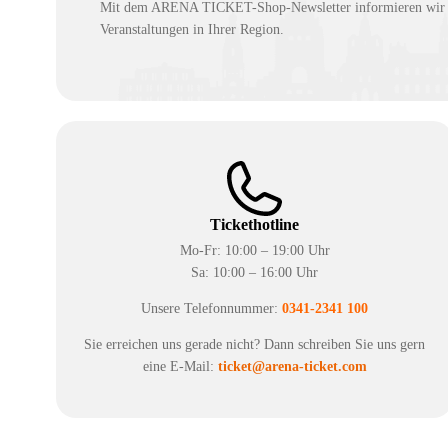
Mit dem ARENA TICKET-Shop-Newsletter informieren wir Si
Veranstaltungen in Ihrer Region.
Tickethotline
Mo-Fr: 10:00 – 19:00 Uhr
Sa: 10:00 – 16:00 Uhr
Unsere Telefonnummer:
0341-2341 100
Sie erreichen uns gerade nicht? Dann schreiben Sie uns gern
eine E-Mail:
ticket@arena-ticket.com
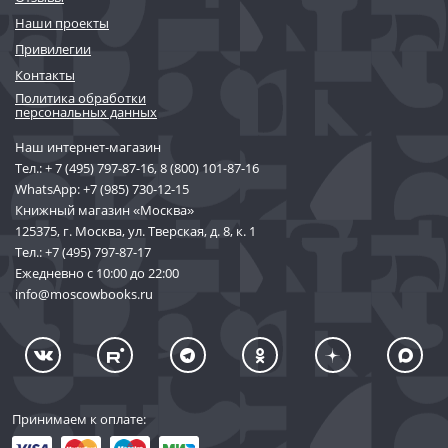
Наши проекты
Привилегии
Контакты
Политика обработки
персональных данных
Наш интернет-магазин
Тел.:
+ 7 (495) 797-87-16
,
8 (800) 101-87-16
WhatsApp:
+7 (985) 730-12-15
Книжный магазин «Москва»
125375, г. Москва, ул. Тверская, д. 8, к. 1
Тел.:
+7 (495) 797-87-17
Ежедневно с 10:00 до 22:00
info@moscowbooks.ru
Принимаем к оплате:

---

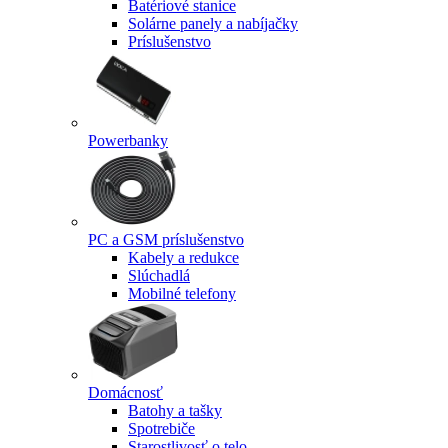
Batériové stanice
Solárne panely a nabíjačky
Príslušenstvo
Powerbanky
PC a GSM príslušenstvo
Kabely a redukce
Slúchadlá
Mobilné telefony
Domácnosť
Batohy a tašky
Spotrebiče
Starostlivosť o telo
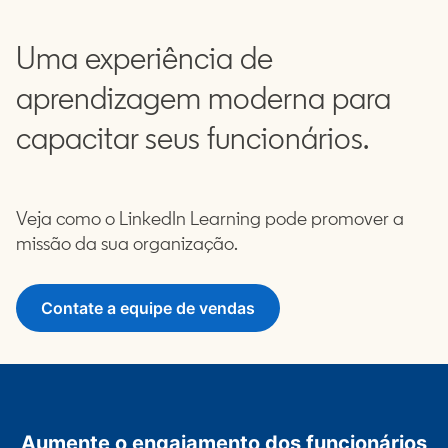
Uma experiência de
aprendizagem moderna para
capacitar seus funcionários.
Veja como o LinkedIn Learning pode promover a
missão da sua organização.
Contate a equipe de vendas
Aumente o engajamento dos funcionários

---

▶ _Directions_:
All lines of the records containing "Москва" should be shown.

▶ _Your solution_:
Книжный магазин «Москва»
125375, г. Москва, ул. Тверская, д. 8, к. 1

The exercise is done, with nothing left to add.